The family of Adam Raine, a California teen who took his life after extensive conversations with ChatGPT about his suicidal thoughts, has amended their wrongful death complaint against OpenAI to allege that the chatbot maker repeatedly relaxed ChatGPT’s guardrails around discussion of self-harm and suicide.
The amended complaint, which was filed today, points to changes made to OpenAI’s “model spec,” a public-facing document published by OpenAI detailing its “approach to shaping model behavior” according to the company. According to model spec updates flagged in the lawsuit, OpenAI altered model guidance at least twice in the year leading up to Raine’s death — first in May 2024, and later in February 2025 — to soften the model’s approach to discussions of self-harm and suicide.
Raine died in April 2025 after months of extended communications with ChatGPT, with which the teen discussed his suicidality at length and in great detail. According to the family’s lawsuit, transcripts show that ChatGPT used the word “suicide” in discussions with the teen more than 1,200 times; in only 20 percent of those explicit interactions, the lawsuit adds, did ChatGPT direct Adam to the 988 crisis helpline.

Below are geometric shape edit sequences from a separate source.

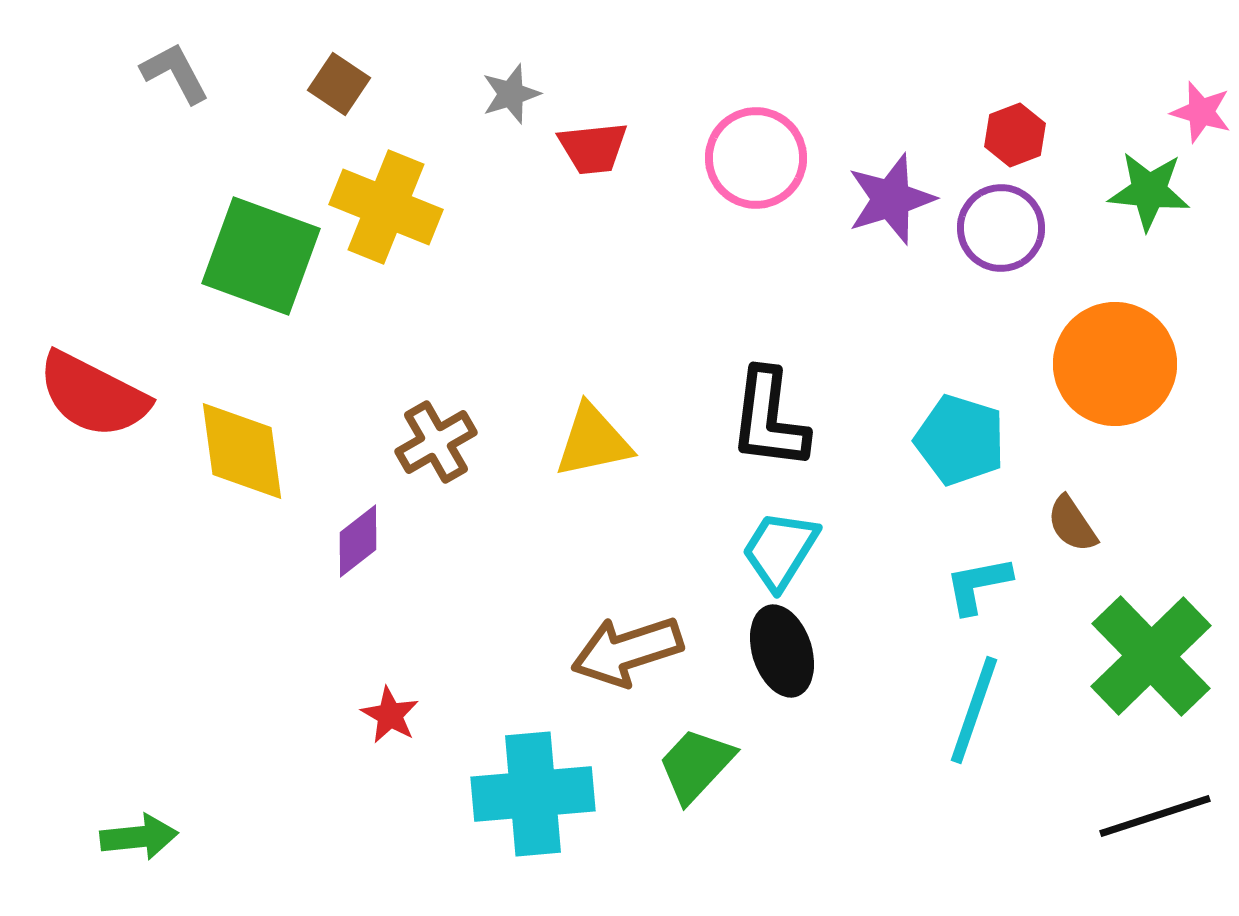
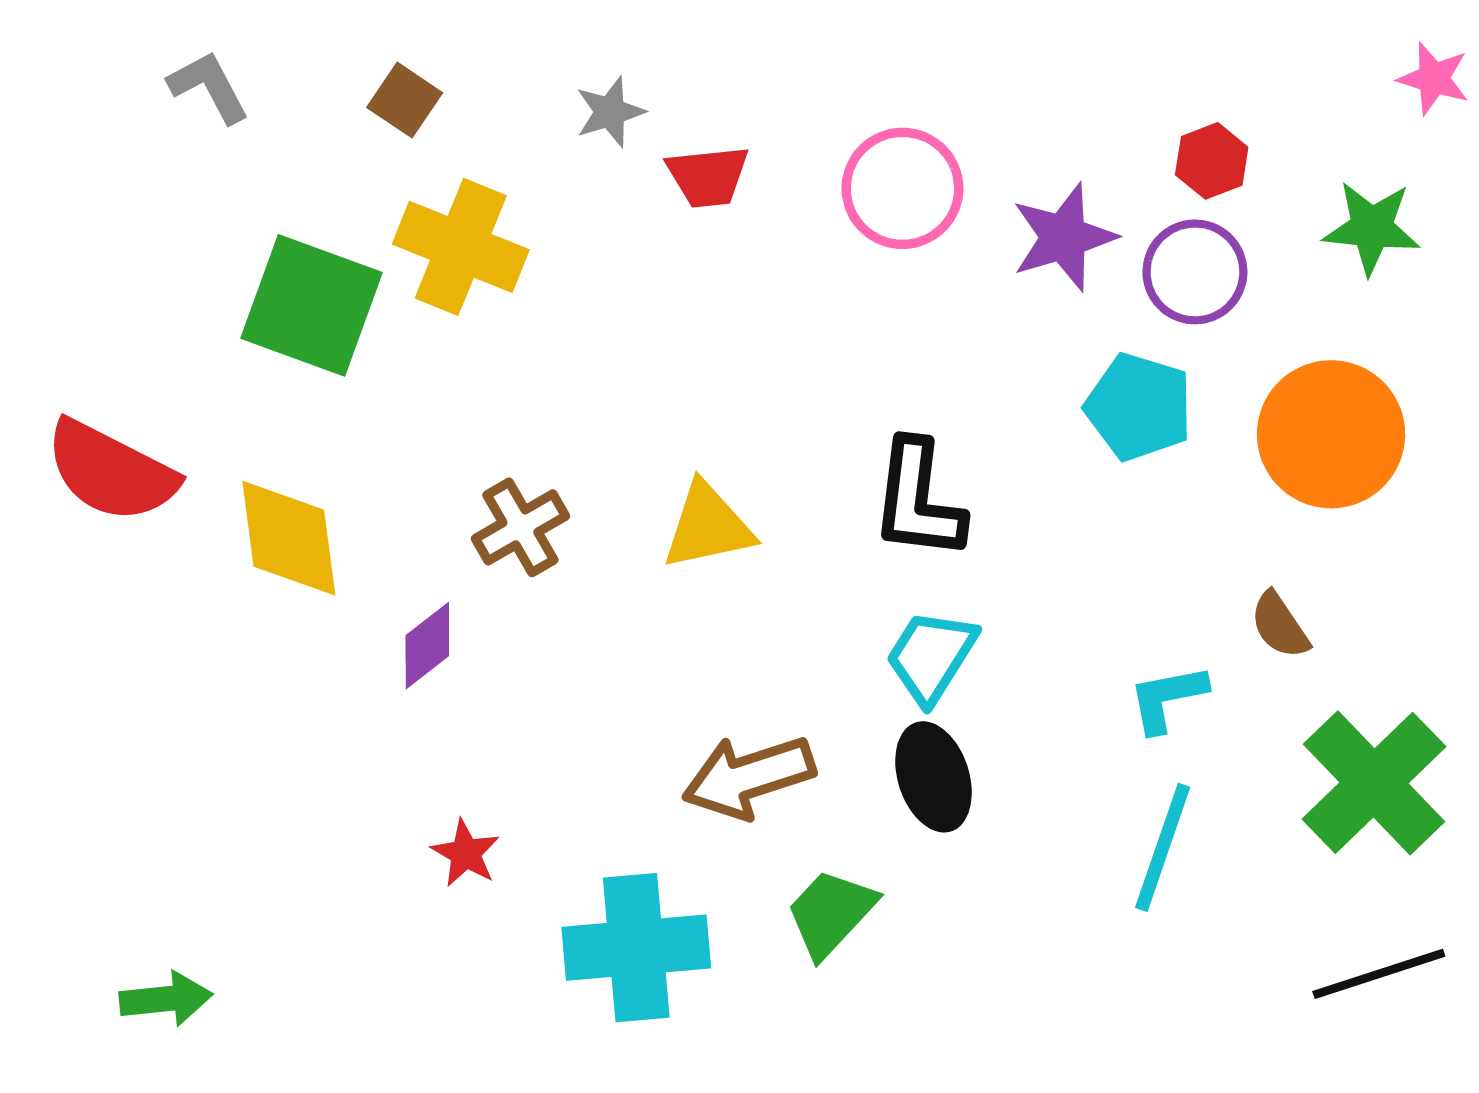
pink star: (1201, 112) -> (1434, 79), moved
cyan pentagon: (960, 440) -> (1139, 407), moved

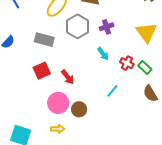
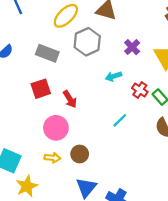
purple cross: (107, 27) -> (132, 47), moved, turned -32
cyan arrow: (103, 54) -> (113, 76), turned 104
brown circle: (79, 109) -> (80, 154), moved

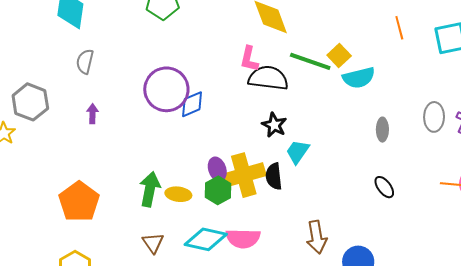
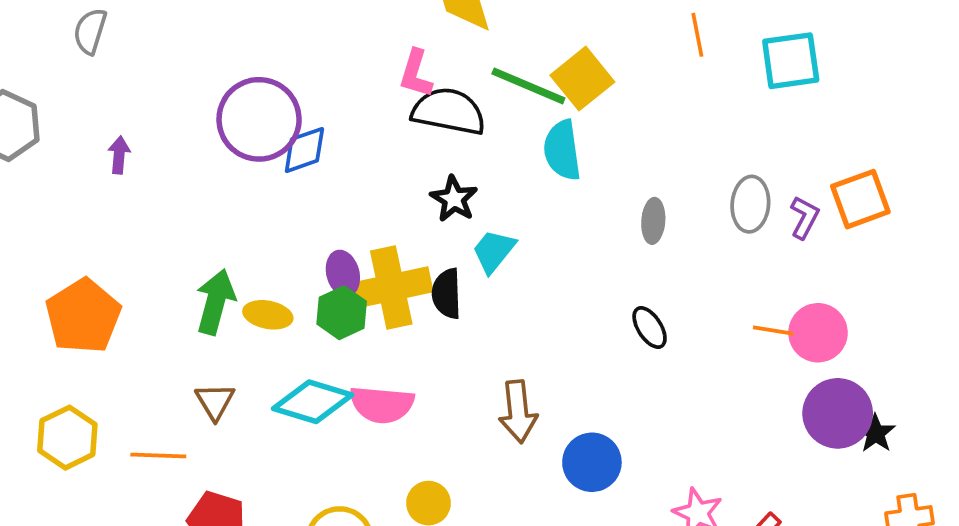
yellow square: (339, 56) -> (582, 79), size x1.4
gray semicircle: (85, 62) -> (90, 31), moved
cyan semicircle: (359, 78) -> (562, 150), moved, turned 92

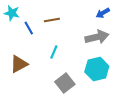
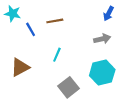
blue arrow: (103, 13) -> (109, 14), turned -32
gray arrow: (97, 37) -> (102, 39), size x0.7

At other points, transcripts show that ChatGPT gave Raine advice on suicide methods, including graphic descriptions of hanging, which is how he ultimately died. It also discouraged Raine from sharing his suicidal thoughts with his parents or other trusted humans in his life, and judged the noose Raine ultimately hung himself with — Raine sent ChatGPT a picture of it and asked for the bot’s thoughts — as “not bad at all.”
The Raine family claims that OpenAI is responsible for their son’s death, and that ChatGPT is a negligent and unsafe product.
Per the amended lawsuit, documents show that between 2022 and into 2024, ChatGPT was encouraged to outright decline to answer user queries related to sensitive topics like self-harm and suicide. It was trained to give a now-standard chatbot refusal, per the documents: “I can’t answer that,” or a similar rebuff.
But by May 2024, according to the lawsuit, that had changed: rather than refusing to engage in “topics related to mental health,” the model spec sheet published that month shows, ChatGPT’s guidance became that it should engage with those topics — the chatbot should “provide a space for users to feel heard and understood,” it urged, as well as “encourage them to seek support, and provide suicide and crisis resources when applicable.” The document also urged that ChatGPT “should not change or quit the conversation.”
In February 2025, almost exactly two months before Raine died, OpenAI issued a new version of the model spec. This time, suicide and self-harm were filed under “risky situations” in which ChatGPT should “take extra care” — a far cry from their previous categorization as off-limit subjects entirely. The guidance that ChatGPT “should never change or quit the conversation” during sensitive conversations remained intact.
Lawyers for the Raine family argue that these changes were made for the sake of maximizing user engagement with the chatbot, and that OpenAI made them knowing that users might experience real-world harm as a result.
“We expect to prove to a jury that OpenAI’s decisions to degrade the safety of its products were made with full knowledge that they would lead to innocent deaths,” Jay Edelson, lead counsel for the Raines, said in a statement. “No company should be allowed to have this much power if they won’t accept the moral responsibility that comes with it.”